> [WHAT YOU SHOULD DO]: Copy every line below that has the word "あの頃の夏休み" in it.

> [MATERIAL PROVIDED]:
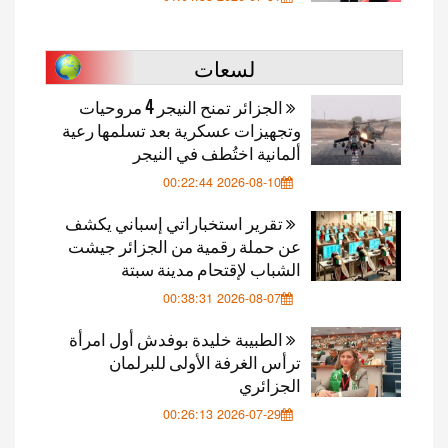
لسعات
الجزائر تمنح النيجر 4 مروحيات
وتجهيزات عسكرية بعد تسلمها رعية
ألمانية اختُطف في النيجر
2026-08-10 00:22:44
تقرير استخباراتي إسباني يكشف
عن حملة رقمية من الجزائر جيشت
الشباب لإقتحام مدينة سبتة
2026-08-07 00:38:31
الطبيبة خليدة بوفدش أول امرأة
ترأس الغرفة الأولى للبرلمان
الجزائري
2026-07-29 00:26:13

* * *

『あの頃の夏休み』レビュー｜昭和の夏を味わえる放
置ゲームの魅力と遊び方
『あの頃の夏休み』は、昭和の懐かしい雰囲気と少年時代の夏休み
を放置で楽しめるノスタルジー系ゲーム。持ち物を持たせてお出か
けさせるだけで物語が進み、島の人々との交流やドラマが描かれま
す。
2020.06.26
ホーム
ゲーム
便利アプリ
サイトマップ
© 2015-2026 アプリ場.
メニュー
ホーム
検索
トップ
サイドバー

--

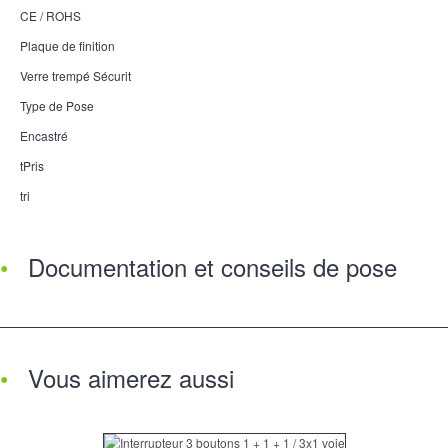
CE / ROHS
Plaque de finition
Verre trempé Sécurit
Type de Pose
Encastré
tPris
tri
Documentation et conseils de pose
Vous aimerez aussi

> [COMPLETED EXERCISE]:
『あの頃の夏休み』レビュー｜昭和の夏を味わえる放
『あの頃の夏休み』は、昭和の懐かしい雰囲気と少年時代の夏休み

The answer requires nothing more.